Enough, maybe, but it’s not the way of the Christmas God. In the great Christmas reversal the lowly are indeed exalted: a mother so poor and powerless she’s forced to give birth in a lowly cattle shed will soon be known as Mother of God and Queen of the Church; those nobodies, the shepherds, are invited into the court of heaven as they join angels in praising the infant Messiah; above all, the baby Himself, so insignificant He’s wrapped in paupers’ rags and laid in a feeding trough, will eventually be acclaimed ‘the Christ, the Son of the living God’. So, yes, the lowly are indeed exalted—but the mighty are also cast down. Kings come and prostrate before Him, handing over their wealth so the Babe might become their true treasure, lest like King Herod they are driven by the envy of the supermen to violence and madness; powerful angels are reduced to standing beside ox and ass to glimpse the strange reversal; above all, the Almighty Himself leaves His heavenly throne, empties Himself, takes the form of the most powerless of beings, a newborn Babe.

This is the Christian reversal: not just raising up sinners into saints, victims to vindication, the disadvantaged to flourishing; but upside-downing all our pretensions, so that whatever our earthly excellences, we are all lowly before God, and could never deserve heaven; but the Almighty looks upon that lowliness and makes it His own, so we might indeed enter the divine court, the heavenly banquet. In becoming one of us God-in-Jesus has wiped away all differences between mighty and lowly, making us all one royal family.

Christmas has so many angles, like the lights and baubles, each with its facets. But one is to contemplate today what you have brought to the Christ-child. The angels brought carols, the shepherds brought lambs, the kings brought gold, frankincense and myrrh. How about you? Well, you have brought God the gift of yourselves, putting your talents to the service of His kingdom in your various roles in our Archdiocese. For this I honour you as my blessed colleagues in leading and serving the People of God in Sydney and beyond. But in the end you need no honours from me. What matters is that in the great Christmas reversal, you are raised up to being a guest at the first Christmas celebration, indeed more than a guest, an adopted son or daughter of the heavenly Father, a sibling of the boy-God. I thank you for another year of devoted service and offer this Mass in thanksgiving for each of you. And I pray that this Christmas you may know with Mary that the Almighty has done great things for you and Holy is His name! May God bless you and your loved ones in the holy season ahead!

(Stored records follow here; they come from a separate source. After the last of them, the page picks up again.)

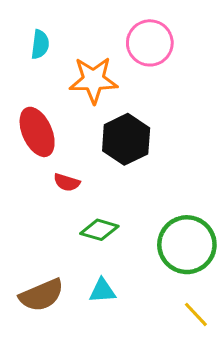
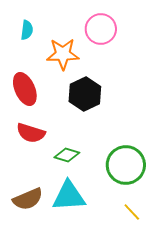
red semicircle: (67, 182) -> (31, 133), moved, size x1.6
cyan triangle: (102, 291) -> (69, 196), size x1.8

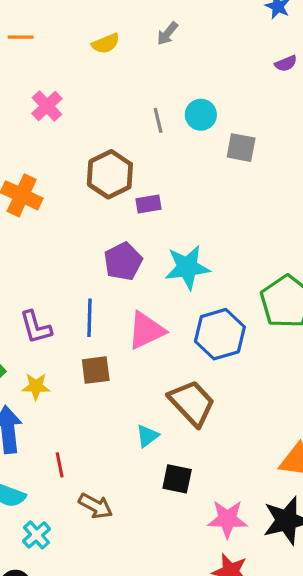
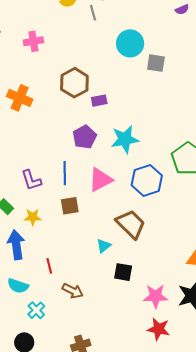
pink cross: (47, 106) -> (33, 41), turned 36
cyan circle: (201, 115) -> (130, 43), size x1.4
gray line: (158, 120) -> (93, 13), moved

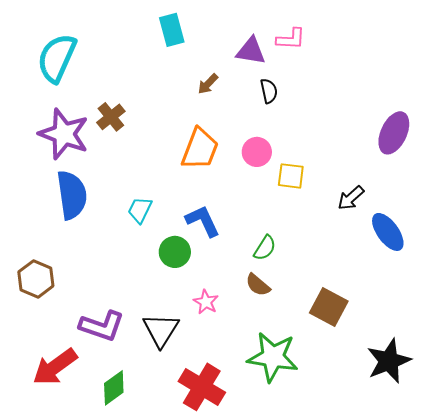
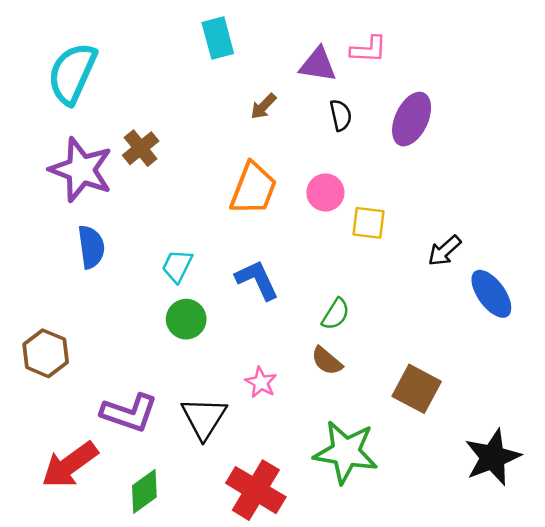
purple ellipse: (394, 133) -> (412, 119), moved
blue semicircle: (72, 195) -> (91, 247), size x0.7
green circle: (175, 252) -> (186, 319), moved

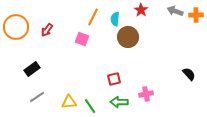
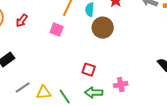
red square: (114, 79) -> (89, 70), turned 32
gray line: (37, 97) -> (23, 88), moved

St. Mary’s Cathedral, Sydney

Welcome to our end-of-year Mass for the staff of the Catholic Archdiocese of Sydney. I am so pleased that we are all back to work together and able to meet together in person both for Mass and for our party today. But we know that the present respite is fragile and we must hope and pray that things stay safe for gatherings over Christmas and beyond. If you haven’t had a chance yet I invite you to come along one night this week with your family and friends to look at the Lights of Christmas display on the façade of the cathedral each night from 8:30pm.

The ‘O antiphon’ for today prays “O come, desire of nations, come; come king and cornerstone and make us one; save the race you made from clay and draw us to you Christmas Day”. To prepare ourselves to receive the desire of nations into the crib of our hearts at Christmas, let us repent of our sins…

[1] Friedrich Nietzsche, On the Genealogy of Morality (1887), I, 10; III, 14; cf. Beyond Good and Evil (1886),260.